But that spring afternoon, their mother’s demands were more extreme than usual. She demanded $2,000 because, she said, she needed a haircut. Frustrated, and weary of her mother’s emotional instability, Ghowrwal refused. “I said, ‘No, Mom. I’m sorry. We can’t give you that.’”
Her mother went quiet.
When she started to talk, her speech was quick and difficult to decipher. The CIA was after her. Her kids were out to get her.

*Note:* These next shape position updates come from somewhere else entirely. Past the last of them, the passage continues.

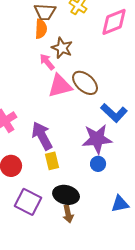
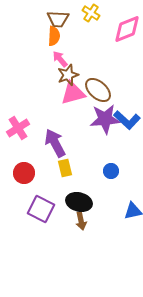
brown star: (62, 48) -> (68, 75), moved, turned 30
pink arrow: (47, 62) -> (60, 59), moved
purple star: (97, 139) -> (105, 119), moved

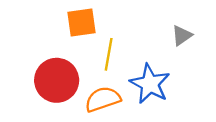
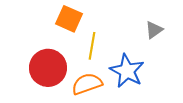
orange square: (81, 22) -> (69, 19), turned 32

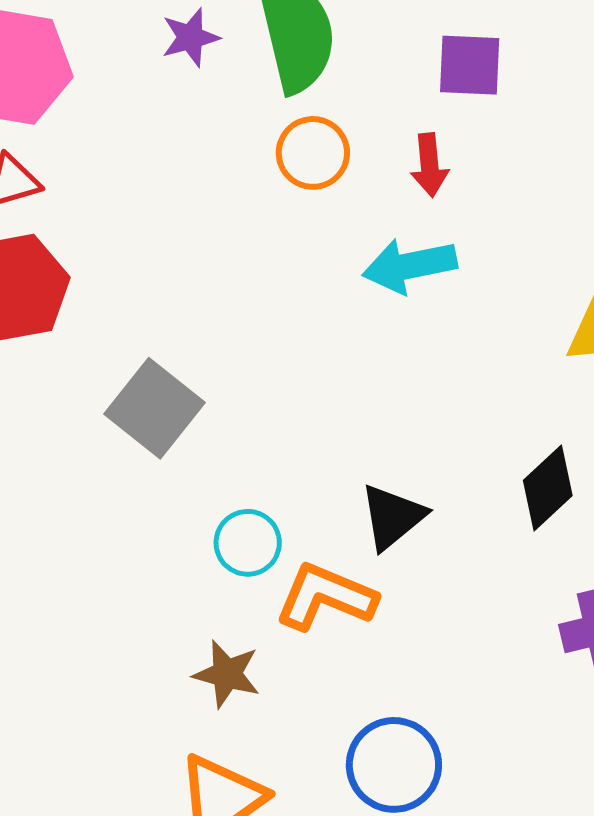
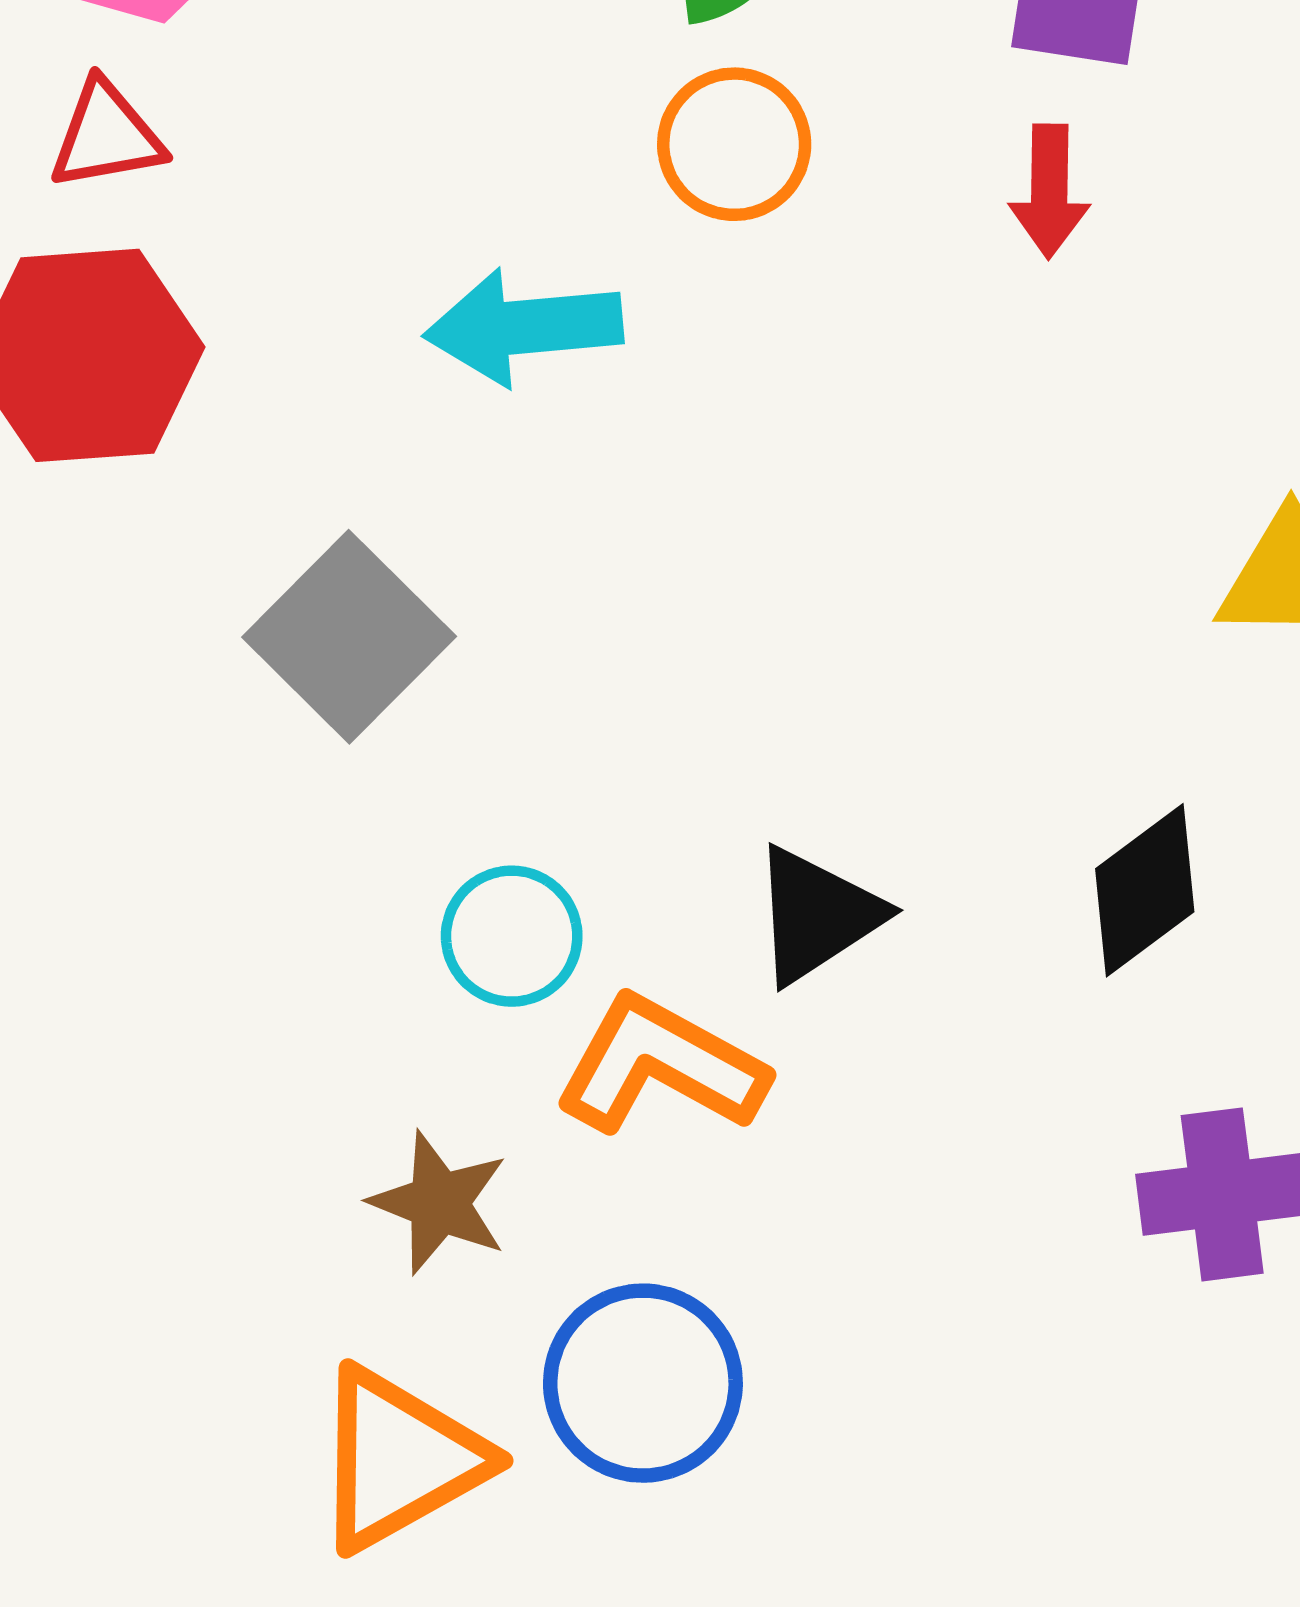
red arrow: (429, 165) -> (1049, 191), moved
cyan arrow: (410, 266) -> (523, 327), moved
blue circle: (394, 765) -> (643, 1383), moved

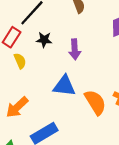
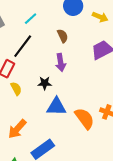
black star: (44, 40) -> (45, 83), moved
purple arrow: (75, 49) -> (61, 62), moved

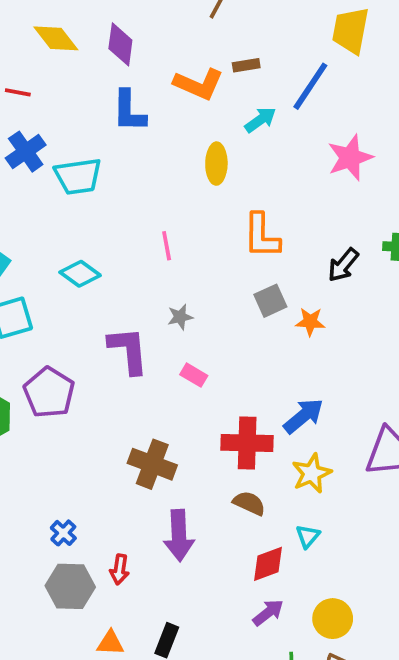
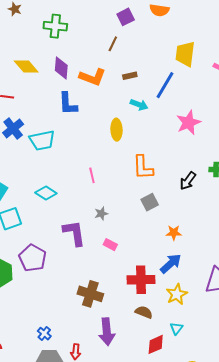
orange L-shape: (199, 84) -> (93, 77), moved
cyan arrow: (260, 120) -> (139, 105), turned 60
orange star: (310, 322) -> (174, 233), moved

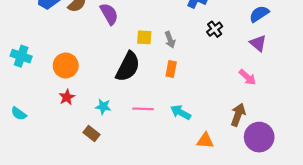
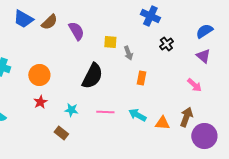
yellow square: (144, 37) -> (110, 42), moved
orange rectangle: (171, 69) -> (141, 78), moved
orange triangle: (205, 141) -> (162, 123), moved

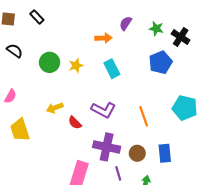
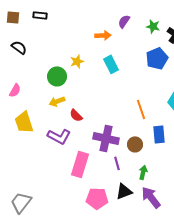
black rectangle: (37, 17) -> (40, 15), turned -40
green circle: (50, 62) -> (57, 76), moved
purple L-shape: (103, 110) -> (59, 136), moved
blue rectangle: (165, 153) -> (159, 134), moved

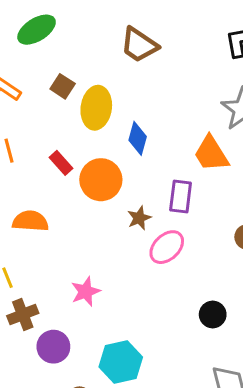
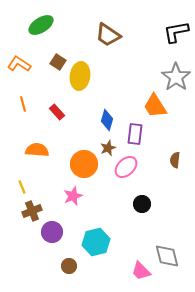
blue diamond: (138, 138) -> (107, 120), moved
orange circle: (101, 180) -> (84, 164), moved
black circle: (213, 314) -> (142, 204), moved

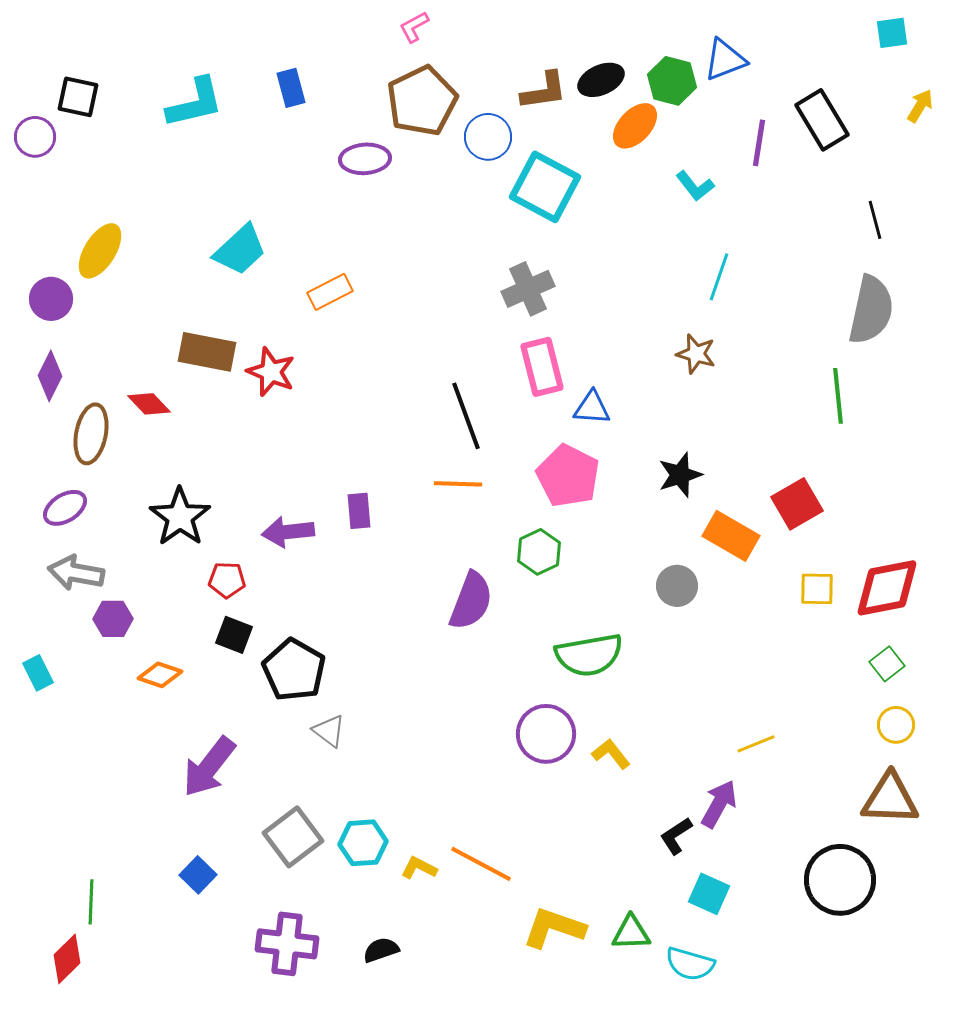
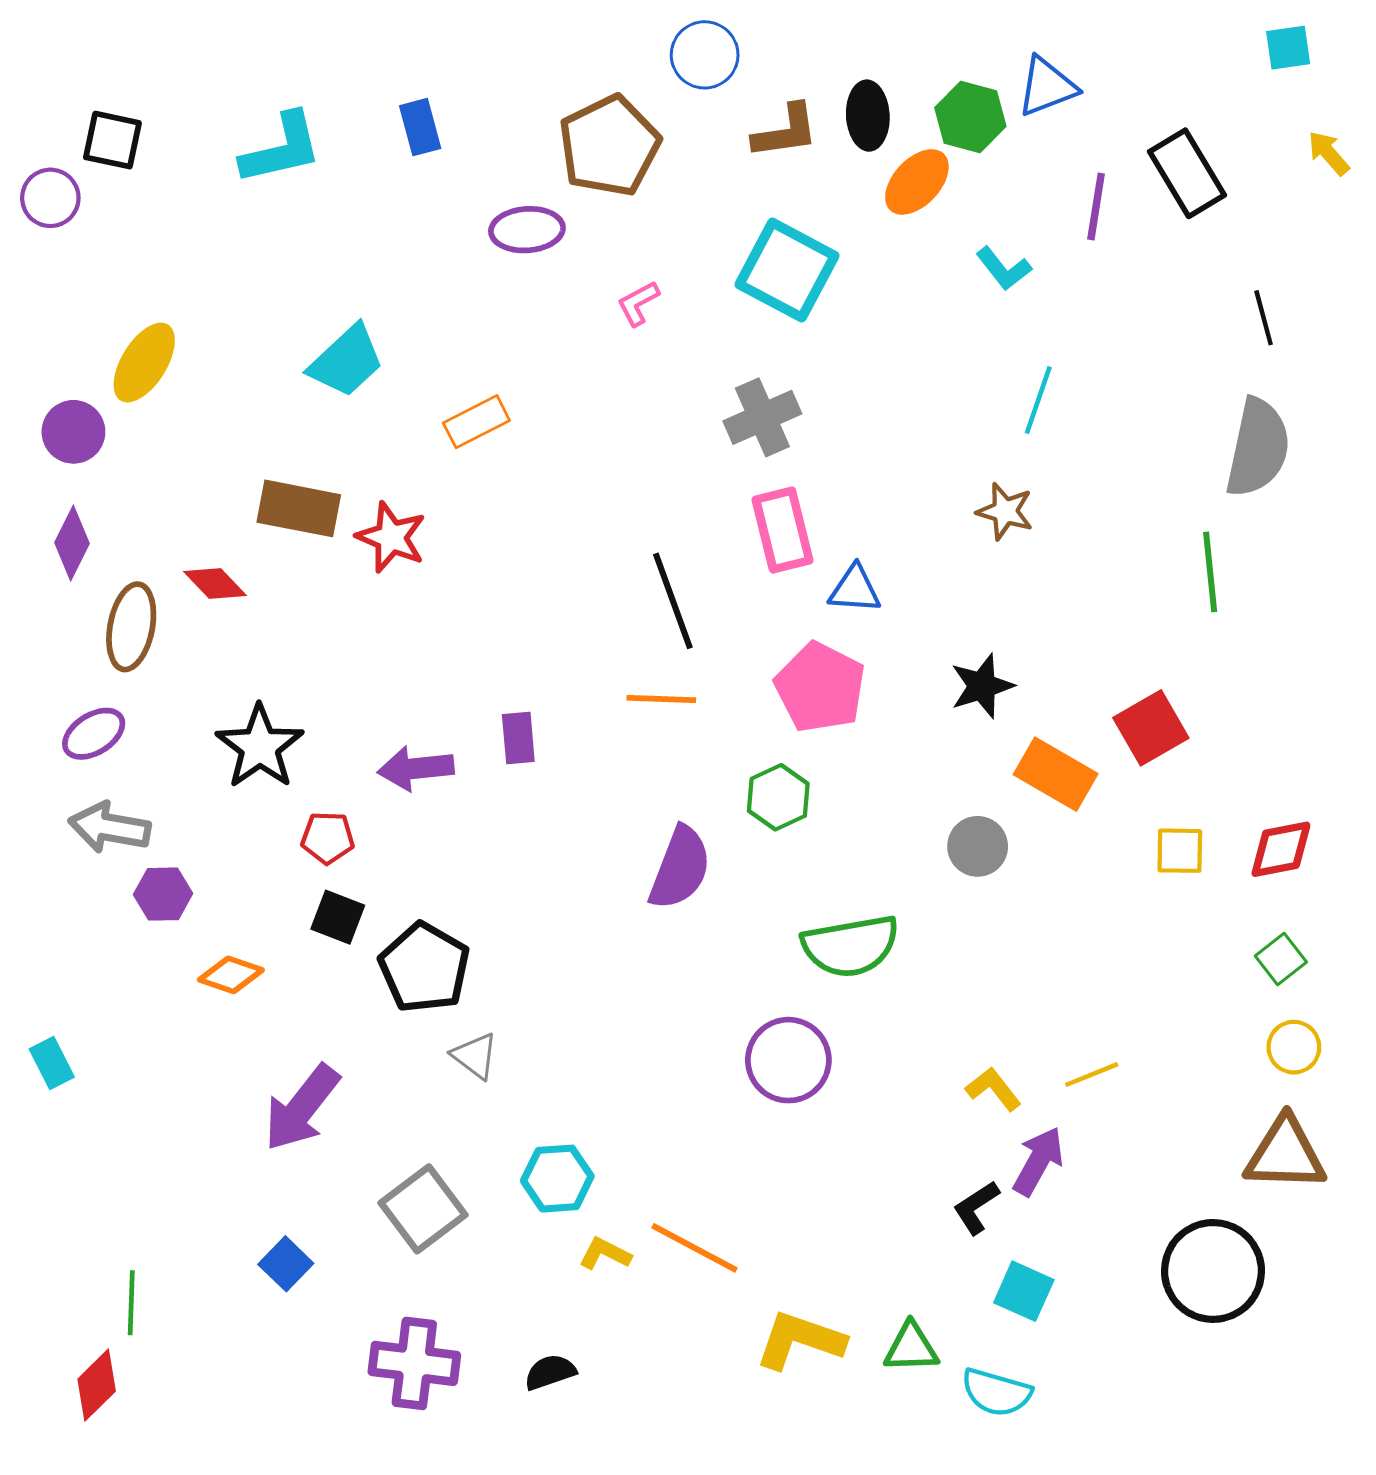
pink L-shape: (414, 27) -> (638, 303), moved
black ellipse: (601, 80) -> (868, 116), turned -69
yellow arrow: (920, 106) -> (1329, 153), turned -72
blue circle: (488, 137) -> (705, 55), moved
red diamond: (887, 588) -> (1281, 849), size x0.7
cyan rectangle: (38, 673) -> (52, 1063), moved
yellow L-shape: (611, 754) -> (993, 1089), moved
cyan hexagon: (363, 843) -> (557, 1179), moved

“If I can’t have control over my life, then they can’t either,” she screamed through tears. Then she grabbed a box of matches from the kitchen table, and lit one. As the match burned in her mother’s fingers, Ghowrwal remembers being relieved, thinking:
“Finally. The moment we’ve been waiting for.”
In the last several years, national tragedies like the shootings in Newtown have put pressure on the government to improve access to mental health treatment in the US. This weekend’s violence in Santa Barbara has reignited the issue. But behind these headline-grabbing mass killings, there’s a much broader crisis.
The most publicised reform came in November 2013 when the Obama administration issued regulations directing all private American insurance plans to cover mental health care equally to other kinds of medical care. These regulations mean, among other things, that co-payments and caps for mental health-related treatment cannot be more expensive or restrictive than for any other type of medical care.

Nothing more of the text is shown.